What you will do ▸
Where the records below reach the line containing "Durchblick@jugendinfo.blog", start transcribing, and end with the line containing "06/Cerenti Kodim", exactly and with nothing else added.

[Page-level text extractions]
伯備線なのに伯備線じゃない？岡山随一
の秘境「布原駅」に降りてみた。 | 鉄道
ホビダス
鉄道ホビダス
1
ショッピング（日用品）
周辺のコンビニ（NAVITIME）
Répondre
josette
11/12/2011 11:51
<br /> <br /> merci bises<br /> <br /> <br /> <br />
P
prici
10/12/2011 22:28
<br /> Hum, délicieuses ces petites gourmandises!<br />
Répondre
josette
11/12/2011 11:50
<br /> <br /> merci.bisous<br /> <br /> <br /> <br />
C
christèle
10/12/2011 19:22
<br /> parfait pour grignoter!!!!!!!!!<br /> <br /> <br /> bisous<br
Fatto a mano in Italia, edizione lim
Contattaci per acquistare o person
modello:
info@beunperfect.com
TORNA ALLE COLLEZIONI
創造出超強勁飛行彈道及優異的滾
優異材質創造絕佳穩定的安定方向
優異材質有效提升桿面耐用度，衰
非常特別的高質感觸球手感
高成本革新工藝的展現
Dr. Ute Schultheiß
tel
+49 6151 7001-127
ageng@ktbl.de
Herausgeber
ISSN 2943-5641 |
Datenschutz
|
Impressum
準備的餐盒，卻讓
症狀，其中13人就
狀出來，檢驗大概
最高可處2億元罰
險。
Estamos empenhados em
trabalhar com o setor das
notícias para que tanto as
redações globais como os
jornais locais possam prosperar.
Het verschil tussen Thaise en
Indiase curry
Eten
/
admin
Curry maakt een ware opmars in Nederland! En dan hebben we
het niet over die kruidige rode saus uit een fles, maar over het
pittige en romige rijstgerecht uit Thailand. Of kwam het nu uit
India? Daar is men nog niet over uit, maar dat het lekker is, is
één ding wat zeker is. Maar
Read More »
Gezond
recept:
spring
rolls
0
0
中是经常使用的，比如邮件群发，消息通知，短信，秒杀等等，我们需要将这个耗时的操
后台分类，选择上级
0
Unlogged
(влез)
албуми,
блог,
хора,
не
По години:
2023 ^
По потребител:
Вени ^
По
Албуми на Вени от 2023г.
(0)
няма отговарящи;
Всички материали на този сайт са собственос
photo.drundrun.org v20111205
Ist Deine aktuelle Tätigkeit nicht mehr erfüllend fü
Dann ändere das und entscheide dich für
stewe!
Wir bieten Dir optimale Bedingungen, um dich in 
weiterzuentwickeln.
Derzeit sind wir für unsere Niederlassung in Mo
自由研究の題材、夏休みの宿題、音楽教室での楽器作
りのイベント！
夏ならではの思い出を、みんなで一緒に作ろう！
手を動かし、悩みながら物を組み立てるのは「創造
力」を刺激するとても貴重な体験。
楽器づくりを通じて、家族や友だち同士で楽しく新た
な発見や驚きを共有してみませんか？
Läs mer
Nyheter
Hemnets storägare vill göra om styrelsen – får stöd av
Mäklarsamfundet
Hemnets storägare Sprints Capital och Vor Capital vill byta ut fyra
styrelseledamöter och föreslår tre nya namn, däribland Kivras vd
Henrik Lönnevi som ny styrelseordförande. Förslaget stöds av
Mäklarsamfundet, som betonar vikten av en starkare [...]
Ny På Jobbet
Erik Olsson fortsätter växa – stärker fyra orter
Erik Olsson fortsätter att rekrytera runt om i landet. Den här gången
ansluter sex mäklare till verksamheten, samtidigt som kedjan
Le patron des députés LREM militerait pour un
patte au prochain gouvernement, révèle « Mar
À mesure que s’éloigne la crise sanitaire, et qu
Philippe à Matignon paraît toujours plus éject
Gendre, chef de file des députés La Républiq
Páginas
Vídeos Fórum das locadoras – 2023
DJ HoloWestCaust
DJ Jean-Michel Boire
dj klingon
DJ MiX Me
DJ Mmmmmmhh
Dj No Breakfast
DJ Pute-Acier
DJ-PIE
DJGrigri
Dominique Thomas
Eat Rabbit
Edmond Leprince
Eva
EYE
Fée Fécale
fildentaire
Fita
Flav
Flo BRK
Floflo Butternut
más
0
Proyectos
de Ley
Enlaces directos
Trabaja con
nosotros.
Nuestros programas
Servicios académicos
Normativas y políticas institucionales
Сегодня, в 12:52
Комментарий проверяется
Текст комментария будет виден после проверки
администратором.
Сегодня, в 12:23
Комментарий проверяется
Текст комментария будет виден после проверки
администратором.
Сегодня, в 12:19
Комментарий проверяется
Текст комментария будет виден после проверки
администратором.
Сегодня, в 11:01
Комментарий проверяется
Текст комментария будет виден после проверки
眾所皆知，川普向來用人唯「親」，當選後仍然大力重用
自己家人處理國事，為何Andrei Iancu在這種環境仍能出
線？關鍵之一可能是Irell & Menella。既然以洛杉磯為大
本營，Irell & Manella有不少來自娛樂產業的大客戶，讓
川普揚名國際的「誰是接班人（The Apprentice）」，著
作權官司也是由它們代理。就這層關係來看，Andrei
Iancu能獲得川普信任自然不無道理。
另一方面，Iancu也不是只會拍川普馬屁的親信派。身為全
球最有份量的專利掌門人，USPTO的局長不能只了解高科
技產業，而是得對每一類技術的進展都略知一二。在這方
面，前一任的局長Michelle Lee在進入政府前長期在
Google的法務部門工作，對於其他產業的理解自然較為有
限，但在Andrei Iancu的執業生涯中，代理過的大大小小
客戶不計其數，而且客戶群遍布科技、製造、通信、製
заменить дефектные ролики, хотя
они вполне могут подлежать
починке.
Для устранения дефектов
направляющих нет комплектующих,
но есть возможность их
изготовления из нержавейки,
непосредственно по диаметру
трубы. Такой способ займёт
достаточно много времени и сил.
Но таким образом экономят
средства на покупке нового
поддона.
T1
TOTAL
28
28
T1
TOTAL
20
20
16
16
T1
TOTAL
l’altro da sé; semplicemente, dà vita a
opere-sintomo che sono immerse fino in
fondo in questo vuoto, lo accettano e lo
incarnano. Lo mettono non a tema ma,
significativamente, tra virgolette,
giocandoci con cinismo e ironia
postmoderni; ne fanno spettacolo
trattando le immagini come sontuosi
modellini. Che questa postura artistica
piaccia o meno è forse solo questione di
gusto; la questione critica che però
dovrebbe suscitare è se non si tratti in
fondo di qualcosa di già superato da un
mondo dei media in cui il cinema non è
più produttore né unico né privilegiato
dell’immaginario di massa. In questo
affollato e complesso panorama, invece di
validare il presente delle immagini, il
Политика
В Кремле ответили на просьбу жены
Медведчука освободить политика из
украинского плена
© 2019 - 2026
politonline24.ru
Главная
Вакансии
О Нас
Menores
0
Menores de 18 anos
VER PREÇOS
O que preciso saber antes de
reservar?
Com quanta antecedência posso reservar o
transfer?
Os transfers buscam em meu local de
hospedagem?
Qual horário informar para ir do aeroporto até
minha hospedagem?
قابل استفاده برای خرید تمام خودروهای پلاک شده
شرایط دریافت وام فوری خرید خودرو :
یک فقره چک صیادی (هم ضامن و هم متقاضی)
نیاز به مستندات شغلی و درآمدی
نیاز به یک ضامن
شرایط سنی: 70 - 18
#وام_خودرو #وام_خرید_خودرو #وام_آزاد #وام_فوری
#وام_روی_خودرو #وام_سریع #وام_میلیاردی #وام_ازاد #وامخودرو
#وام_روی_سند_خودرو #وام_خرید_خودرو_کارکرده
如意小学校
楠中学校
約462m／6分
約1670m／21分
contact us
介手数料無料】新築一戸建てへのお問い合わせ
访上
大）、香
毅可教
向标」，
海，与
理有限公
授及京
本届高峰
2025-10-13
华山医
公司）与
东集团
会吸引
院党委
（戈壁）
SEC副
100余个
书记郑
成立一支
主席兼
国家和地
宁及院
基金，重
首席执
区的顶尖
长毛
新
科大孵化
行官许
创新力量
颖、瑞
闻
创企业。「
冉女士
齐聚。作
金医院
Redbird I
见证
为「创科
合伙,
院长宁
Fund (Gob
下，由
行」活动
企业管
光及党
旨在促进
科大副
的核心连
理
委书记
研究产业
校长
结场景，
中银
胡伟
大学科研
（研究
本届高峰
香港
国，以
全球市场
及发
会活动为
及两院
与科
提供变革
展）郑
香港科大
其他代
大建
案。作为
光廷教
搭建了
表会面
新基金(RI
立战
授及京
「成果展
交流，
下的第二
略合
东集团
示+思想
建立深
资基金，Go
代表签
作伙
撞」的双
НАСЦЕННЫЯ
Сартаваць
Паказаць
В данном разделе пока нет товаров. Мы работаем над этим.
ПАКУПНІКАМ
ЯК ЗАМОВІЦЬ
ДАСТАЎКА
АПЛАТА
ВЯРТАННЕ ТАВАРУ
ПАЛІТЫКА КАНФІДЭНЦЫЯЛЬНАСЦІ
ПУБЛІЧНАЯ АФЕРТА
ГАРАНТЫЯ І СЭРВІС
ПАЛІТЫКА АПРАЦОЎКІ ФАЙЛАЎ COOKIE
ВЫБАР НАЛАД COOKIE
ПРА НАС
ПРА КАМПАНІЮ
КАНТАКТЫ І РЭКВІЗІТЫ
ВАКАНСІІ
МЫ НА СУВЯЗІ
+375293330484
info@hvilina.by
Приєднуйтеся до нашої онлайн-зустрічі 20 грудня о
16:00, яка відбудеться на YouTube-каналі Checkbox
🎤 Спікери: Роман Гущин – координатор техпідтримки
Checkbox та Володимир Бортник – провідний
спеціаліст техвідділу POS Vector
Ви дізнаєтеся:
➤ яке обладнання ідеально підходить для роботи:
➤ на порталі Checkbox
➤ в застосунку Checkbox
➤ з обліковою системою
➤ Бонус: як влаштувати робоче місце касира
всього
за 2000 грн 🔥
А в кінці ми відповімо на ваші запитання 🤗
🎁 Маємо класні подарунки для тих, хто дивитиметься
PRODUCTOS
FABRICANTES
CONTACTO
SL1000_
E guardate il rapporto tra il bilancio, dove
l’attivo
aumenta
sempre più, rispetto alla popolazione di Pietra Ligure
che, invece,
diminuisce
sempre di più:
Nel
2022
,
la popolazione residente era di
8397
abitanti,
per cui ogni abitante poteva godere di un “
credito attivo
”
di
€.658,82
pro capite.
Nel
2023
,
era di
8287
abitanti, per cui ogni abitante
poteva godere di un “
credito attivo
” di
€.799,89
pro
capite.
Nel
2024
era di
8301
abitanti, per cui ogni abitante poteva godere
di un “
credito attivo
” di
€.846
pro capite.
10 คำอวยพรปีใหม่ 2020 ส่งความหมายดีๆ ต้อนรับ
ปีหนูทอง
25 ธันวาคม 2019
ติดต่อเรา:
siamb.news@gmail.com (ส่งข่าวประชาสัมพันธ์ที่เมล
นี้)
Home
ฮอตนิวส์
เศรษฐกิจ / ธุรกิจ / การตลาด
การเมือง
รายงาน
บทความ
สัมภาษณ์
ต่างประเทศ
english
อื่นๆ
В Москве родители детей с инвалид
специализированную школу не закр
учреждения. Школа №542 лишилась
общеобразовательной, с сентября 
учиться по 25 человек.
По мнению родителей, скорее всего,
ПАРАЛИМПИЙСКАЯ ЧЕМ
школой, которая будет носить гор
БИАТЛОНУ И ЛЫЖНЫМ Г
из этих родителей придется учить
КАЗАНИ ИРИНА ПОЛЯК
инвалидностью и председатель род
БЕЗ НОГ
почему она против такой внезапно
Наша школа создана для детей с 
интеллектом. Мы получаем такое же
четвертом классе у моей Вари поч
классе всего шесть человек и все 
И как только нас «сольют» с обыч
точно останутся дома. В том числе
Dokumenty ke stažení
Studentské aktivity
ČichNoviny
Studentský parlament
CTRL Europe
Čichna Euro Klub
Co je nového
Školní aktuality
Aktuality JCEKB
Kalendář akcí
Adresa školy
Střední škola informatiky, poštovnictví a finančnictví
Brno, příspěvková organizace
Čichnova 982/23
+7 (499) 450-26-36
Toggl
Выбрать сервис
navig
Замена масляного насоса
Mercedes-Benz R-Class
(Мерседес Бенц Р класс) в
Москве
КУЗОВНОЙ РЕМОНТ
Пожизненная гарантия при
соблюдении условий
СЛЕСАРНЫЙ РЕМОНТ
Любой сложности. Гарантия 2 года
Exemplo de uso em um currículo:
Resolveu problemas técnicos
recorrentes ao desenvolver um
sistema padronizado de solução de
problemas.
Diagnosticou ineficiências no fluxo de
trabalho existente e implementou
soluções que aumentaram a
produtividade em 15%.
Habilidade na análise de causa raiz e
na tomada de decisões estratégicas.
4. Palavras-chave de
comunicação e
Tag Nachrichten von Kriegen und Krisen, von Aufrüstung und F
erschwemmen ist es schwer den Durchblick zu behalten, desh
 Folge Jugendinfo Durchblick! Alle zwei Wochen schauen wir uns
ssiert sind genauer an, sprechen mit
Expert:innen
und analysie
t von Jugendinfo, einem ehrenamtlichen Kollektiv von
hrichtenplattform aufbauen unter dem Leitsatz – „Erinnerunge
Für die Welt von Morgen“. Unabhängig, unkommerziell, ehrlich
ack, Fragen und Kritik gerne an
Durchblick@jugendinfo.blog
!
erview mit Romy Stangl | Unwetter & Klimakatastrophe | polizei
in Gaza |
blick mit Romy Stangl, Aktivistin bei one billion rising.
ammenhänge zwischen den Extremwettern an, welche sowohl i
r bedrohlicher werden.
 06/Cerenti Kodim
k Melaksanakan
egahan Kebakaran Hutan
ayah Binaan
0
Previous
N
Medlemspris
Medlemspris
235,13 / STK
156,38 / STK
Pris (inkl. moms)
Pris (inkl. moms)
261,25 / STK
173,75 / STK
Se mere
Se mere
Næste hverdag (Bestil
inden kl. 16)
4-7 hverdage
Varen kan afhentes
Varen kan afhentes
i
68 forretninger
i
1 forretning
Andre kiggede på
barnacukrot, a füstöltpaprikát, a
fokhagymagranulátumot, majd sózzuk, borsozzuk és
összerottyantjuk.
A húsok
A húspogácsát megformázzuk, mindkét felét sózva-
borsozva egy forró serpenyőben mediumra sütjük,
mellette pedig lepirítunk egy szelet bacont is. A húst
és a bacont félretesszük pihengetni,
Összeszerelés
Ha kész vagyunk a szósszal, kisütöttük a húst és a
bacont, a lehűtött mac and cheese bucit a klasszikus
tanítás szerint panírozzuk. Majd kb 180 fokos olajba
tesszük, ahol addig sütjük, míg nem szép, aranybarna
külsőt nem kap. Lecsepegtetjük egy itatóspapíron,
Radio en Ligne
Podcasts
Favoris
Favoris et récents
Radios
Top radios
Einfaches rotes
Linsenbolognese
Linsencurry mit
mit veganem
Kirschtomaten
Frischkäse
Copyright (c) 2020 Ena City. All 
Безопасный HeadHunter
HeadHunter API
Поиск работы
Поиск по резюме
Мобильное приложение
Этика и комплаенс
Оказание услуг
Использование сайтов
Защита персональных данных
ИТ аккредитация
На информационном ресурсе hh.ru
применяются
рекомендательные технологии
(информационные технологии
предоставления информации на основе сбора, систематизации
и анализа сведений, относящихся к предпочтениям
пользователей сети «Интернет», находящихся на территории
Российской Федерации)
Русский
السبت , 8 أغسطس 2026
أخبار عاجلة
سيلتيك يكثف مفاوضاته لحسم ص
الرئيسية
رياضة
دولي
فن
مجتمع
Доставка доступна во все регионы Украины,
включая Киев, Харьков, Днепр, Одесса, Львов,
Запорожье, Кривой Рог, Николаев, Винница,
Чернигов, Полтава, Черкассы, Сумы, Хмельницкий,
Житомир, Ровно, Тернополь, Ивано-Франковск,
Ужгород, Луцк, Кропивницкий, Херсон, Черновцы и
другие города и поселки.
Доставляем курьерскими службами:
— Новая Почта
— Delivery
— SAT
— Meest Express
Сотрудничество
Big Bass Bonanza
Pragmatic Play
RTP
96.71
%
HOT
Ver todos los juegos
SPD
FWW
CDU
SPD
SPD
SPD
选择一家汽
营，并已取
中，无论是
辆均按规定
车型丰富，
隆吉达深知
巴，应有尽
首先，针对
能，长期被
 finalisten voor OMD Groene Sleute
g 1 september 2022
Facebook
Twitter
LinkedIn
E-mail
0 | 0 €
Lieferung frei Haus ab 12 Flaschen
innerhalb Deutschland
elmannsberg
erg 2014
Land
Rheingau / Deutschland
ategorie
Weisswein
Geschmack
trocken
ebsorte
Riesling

Answer space ▸
Durchblick@jugendinfo.blog
!
erview mit Romy Stangl | Unwetter & Klimakatastrophe | polizei
in Gaza |
blick mit Romy Stangl, Aktivistin bei one billion rising.
ammenhänge zwischen den Extremwettern an, welche sowohl i
r bedrohlicher werden.
 06/Cerenti Kodim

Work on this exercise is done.